#### RECORDS SHOWN:
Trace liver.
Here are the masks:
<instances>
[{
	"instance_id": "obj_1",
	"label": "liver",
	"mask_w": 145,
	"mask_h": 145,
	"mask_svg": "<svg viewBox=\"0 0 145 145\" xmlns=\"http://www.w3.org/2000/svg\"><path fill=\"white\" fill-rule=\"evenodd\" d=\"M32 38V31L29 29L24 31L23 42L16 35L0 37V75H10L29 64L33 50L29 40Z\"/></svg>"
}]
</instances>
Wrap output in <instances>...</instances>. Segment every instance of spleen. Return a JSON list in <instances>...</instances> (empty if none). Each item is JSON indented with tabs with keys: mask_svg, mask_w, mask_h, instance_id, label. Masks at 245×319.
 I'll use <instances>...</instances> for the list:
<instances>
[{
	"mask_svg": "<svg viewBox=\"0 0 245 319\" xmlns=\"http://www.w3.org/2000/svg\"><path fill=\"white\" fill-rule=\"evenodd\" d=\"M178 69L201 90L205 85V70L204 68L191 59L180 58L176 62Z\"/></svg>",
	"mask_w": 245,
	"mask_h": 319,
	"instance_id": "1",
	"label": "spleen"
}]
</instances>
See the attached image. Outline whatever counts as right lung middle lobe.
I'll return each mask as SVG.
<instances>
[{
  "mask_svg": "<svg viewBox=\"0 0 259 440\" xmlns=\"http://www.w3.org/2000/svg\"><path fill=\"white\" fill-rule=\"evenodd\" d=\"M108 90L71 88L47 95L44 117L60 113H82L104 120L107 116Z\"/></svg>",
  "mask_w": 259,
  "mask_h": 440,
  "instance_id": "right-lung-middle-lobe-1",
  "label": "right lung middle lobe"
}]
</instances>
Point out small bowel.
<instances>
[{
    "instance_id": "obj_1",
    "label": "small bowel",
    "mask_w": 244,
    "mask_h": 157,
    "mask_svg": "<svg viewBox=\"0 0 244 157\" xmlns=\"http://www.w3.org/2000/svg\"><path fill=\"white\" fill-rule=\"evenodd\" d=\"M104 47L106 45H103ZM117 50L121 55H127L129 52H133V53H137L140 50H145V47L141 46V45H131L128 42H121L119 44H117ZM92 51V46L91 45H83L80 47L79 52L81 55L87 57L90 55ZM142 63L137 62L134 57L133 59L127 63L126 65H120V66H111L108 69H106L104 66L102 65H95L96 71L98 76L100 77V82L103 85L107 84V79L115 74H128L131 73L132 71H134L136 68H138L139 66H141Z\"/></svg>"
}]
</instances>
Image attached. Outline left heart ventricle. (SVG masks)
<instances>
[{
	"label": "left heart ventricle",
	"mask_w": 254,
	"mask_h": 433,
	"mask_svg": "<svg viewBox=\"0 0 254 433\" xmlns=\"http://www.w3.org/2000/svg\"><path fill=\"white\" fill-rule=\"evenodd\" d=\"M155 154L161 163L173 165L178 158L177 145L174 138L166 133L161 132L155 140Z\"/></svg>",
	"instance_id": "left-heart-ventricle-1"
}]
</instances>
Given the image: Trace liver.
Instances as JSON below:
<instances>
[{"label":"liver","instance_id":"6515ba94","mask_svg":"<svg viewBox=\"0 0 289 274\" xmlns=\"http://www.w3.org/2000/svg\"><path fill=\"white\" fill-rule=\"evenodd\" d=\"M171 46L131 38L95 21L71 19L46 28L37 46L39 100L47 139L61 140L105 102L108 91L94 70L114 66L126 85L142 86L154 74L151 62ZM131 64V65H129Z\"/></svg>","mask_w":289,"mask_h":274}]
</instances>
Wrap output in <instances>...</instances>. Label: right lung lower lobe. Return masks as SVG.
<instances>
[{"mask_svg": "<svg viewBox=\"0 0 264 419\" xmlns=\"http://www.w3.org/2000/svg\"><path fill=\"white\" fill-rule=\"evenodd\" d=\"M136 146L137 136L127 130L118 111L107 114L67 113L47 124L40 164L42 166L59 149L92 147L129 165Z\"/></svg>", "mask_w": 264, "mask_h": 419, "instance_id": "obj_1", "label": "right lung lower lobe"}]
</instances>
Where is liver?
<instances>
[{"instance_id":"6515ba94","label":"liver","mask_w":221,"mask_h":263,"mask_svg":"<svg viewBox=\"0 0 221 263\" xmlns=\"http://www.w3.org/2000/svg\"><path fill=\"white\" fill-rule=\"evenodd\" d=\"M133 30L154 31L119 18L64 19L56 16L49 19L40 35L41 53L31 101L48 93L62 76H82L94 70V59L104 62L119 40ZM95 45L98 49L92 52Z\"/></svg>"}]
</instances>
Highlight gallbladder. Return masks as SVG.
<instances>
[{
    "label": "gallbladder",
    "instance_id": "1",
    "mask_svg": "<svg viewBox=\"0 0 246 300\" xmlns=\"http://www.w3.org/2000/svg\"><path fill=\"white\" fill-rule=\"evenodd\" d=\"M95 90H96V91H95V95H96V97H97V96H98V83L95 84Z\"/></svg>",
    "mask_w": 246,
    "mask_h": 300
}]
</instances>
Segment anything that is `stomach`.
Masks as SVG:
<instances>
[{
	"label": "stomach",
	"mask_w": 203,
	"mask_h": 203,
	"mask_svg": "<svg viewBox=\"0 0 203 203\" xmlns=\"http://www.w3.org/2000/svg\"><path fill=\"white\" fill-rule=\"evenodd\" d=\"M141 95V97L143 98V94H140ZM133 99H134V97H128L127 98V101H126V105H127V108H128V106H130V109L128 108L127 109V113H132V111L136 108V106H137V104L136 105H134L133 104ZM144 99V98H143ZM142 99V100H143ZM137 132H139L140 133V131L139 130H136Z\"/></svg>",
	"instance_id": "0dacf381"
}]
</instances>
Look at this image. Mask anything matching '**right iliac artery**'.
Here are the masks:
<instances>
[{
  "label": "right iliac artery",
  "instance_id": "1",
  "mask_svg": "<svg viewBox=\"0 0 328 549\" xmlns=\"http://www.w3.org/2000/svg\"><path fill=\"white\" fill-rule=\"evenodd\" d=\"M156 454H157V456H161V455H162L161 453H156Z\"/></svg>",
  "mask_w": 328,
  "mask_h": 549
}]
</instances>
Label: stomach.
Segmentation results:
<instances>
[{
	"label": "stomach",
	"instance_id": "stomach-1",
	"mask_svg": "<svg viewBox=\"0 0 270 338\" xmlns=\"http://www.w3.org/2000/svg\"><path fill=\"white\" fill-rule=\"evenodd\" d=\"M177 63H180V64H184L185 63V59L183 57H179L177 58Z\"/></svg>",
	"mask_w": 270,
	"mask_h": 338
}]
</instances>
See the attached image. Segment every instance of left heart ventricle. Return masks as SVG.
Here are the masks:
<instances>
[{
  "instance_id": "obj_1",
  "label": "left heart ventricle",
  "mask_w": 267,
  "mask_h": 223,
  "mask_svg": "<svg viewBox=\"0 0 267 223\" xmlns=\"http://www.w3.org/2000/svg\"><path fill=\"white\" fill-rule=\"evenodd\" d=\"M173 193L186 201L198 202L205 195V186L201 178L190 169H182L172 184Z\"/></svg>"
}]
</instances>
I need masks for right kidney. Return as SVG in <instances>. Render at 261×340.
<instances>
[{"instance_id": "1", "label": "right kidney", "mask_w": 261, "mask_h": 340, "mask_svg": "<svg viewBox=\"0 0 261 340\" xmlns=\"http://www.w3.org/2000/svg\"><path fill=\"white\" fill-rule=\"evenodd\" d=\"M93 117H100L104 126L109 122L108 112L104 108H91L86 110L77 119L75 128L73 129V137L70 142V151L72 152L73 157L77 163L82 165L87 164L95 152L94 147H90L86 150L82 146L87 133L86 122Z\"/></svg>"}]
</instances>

#### TASK REQUIREMENTS:
Reproduce each line above without any alteration.

#### ANSWER BOX:
Trace liver.
Here are the masks:
<instances>
[{
	"instance_id": "obj_1",
	"label": "liver",
	"mask_w": 145,
	"mask_h": 145,
	"mask_svg": "<svg viewBox=\"0 0 145 145\" xmlns=\"http://www.w3.org/2000/svg\"><path fill=\"white\" fill-rule=\"evenodd\" d=\"M32 38V31L29 29L24 31L23 42L16 35L0 37V75H10L29 64L33 50L29 40Z\"/></svg>"
}]
</instances>
Wrap output in <instances>...</instances>. Segment every instance of spleen. Return a JSON list in <instances>...</instances> (empty if none). Each item is JSON indented with tabs with keys: mask_svg, mask_w, mask_h, instance_id, label. Masks at 245×319.
 I'll use <instances>...</instances> for the list:
<instances>
[{
	"mask_svg": "<svg viewBox=\"0 0 245 319\" xmlns=\"http://www.w3.org/2000/svg\"><path fill=\"white\" fill-rule=\"evenodd\" d=\"M178 69L201 90L205 85V70L204 68L191 59L180 58L176 62Z\"/></svg>",
	"mask_w": 245,
	"mask_h": 319,
	"instance_id": "1",
	"label": "spleen"
}]
</instances>
See the attached image. Outline whatever counts as right lung middle lobe.
I'll return each mask as SVG.
<instances>
[{
  "mask_svg": "<svg viewBox=\"0 0 259 440\" xmlns=\"http://www.w3.org/2000/svg\"><path fill=\"white\" fill-rule=\"evenodd\" d=\"M108 90L71 88L47 95L44 117L60 113H82L104 120L107 116Z\"/></svg>",
  "mask_w": 259,
  "mask_h": 440,
  "instance_id": "right-lung-middle-lobe-1",
  "label": "right lung middle lobe"
}]
</instances>
Point out small bowel.
<instances>
[{
    "instance_id": "obj_1",
    "label": "small bowel",
    "mask_w": 244,
    "mask_h": 157,
    "mask_svg": "<svg viewBox=\"0 0 244 157\" xmlns=\"http://www.w3.org/2000/svg\"><path fill=\"white\" fill-rule=\"evenodd\" d=\"M104 47L106 45H103ZM117 50L121 55H127L129 52H133V53H137L140 50H145V47L141 46V45H131L128 42H121L119 44H117ZM92 51V46L91 45H83L80 47L79 52L81 55L87 57L90 55ZM142 63L137 62L134 57L133 59L127 63L126 65H120V66H111L108 69H106L104 66L102 65H95L96 71L98 76L100 77V82L103 85L107 84V79L115 74H128L131 73L132 71H134L136 68H138L139 66H141Z\"/></svg>"
}]
</instances>
Image attached. Outline left heart ventricle. (SVG masks)
<instances>
[{
	"label": "left heart ventricle",
	"mask_w": 254,
	"mask_h": 433,
	"mask_svg": "<svg viewBox=\"0 0 254 433\" xmlns=\"http://www.w3.org/2000/svg\"><path fill=\"white\" fill-rule=\"evenodd\" d=\"M155 154L161 163L173 165L178 158L177 145L174 138L166 133L161 132L155 140Z\"/></svg>",
	"instance_id": "left-heart-ventricle-1"
}]
</instances>
Given the image: Trace liver.
Instances as JSON below:
<instances>
[{"label":"liver","instance_id":"6515ba94","mask_svg":"<svg viewBox=\"0 0 289 274\" xmlns=\"http://www.w3.org/2000/svg\"><path fill=\"white\" fill-rule=\"evenodd\" d=\"M171 46L131 38L95 21L71 19L46 28L37 46L39 100L47 139L61 140L105 102L108 91L94 70L114 66L126 85L142 86L154 74L151 62ZM131 64V65H129Z\"/></svg>","mask_w":289,"mask_h":274}]
</instances>
Wrap output in <instances>...</instances>. Label: right lung lower lobe. Return masks as SVG.
<instances>
[{"mask_svg": "<svg viewBox=\"0 0 264 419\" xmlns=\"http://www.w3.org/2000/svg\"><path fill=\"white\" fill-rule=\"evenodd\" d=\"M136 146L137 136L127 130L118 111L107 114L67 113L47 124L40 164L42 166L59 149L92 147L129 165Z\"/></svg>", "mask_w": 264, "mask_h": 419, "instance_id": "obj_1", "label": "right lung lower lobe"}]
</instances>
Where is liver?
<instances>
[{"instance_id":"6515ba94","label":"liver","mask_w":221,"mask_h":263,"mask_svg":"<svg viewBox=\"0 0 221 263\" xmlns=\"http://www.w3.org/2000/svg\"><path fill=\"white\" fill-rule=\"evenodd\" d=\"M133 30L154 31L119 18L64 19L56 16L49 19L40 35L41 53L31 101L48 93L62 76H82L94 70V59L104 62L119 40ZM95 45L98 49L92 52Z\"/></svg>"}]
</instances>
Highlight gallbladder. Return masks as SVG.
<instances>
[{
    "label": "gallbladder",
    "instance_id": "1",
    "mask_svg": "<svg viewBox=\"0 0 246 300\" xmlns=\"http://www.w3.org/2000/svg\"><path fill=\"white\" fill-rule=\"evenodd\" d=\"M95 90H96V91H95V95H96V97H97V96H98V83L95 84Z\"/></svg>",
    "mask_w": 246,
    "mask_h": 300
}]
</instances>
Segment anything that is `stomach`.
Masks as SVG:
<instances>
[{
	"label": "stomach",
	"mask_w": 203,
	"mask_h": 203,
	"mask_svg": "<svg viewBox=\"0 0 203 203\" xmlns=\"http://www.w3.org/2000/svg\"><path fill=\"white\" fill-rule=\"evenodd\" d=\"M141 95V97L143 98V94H140ZM133 99H134V97H128L127 98V101H126V105H127V108H128V106H130V109L128 108L127 109V113H132V111L136 108V106H137V104L136 105H134L133 104ZM144 99V98H143ZM142 99V100H143ZM137 132H139L140 133V131L139 130H136Z\"/></svg>",
	"instance_id": "0dacf381"
}]
</instances>
Look at this image. Mask anything matching '**right iliac artery**'.
Here are the masks:
<instances>
[{
  "label": "right iliac artery",
  "instance_id": "1",
  "mask_svg": "<svg viewBox=\"0 0 328 549\" xmlns=\"http://www.w3.org/2000/svg\"><path fill=\"white\" fill-rule=\"evenodd\" d=\"M156 454H157V456H161V455H162L161 453H156Z\"/></svg>",
  "mask_w": 328,
  "mask_h": 549
}]
</instances>
Label: stomach.
Segmentation results:
<instances>
[{
	"label": "stomach",
	"instance_id": "stomach-1",
	"mask_svg": "<svg viewBox=\"0 0 270 338\" xmlns=\"http://www.w3.org/2000/svg\"><path fill=\"white\" fill-rule=\"evenodd\" d=\"M177 63H180V64H184L185 63V59L183 57H179L177 58Z\"/></svg>",
	"mask_w": 270,
	"mask_h": 338
}]
</instances>
See the attached image. Segment every instance of left heart ventricle. Return masks as SVG.
Here are the masks:
<instances>
[{
  "instance_id": "obj_1",
  "label": "left heart ventricle",
  "mask_w": 267,
  "mask_h": 223,
  "mask_svg": "<svg viewBox=\"0 0 267 223\" xmlns=\"http://www.w3.org/2000/svg\"><path fill=\"white\" fill-rule=\"evenodd\" d=\"M173 193L186 201L198 202L205 195V186L201 178L190 169H182L172 184Z\"/></svg>"
}]
</instances>
I need masks for right kidney. Return as SVG in <instances>. Render at 261×340.
<instances>
[{"instance_id": "1", "label": "right kidney", "mask_w": 261, "mask_h": 340, "mask_svg": "<svg viewBox=\"0 0 261 340\" xmlns=\"http://www.w3.org/2000/svg\"><path fill=\"white\" fill-rule=\"evenodd\" d=\"M93 117H100L104 126L109 122L108 112L104 108H91L86 110L77 119L75 128L73 129V137L70 142V151L72 152L73 157L77 163L82 165L87 164L95 152L94 147H90L86 150L82 146L87 133L86 122Z\"/></svg>"}]
</instances>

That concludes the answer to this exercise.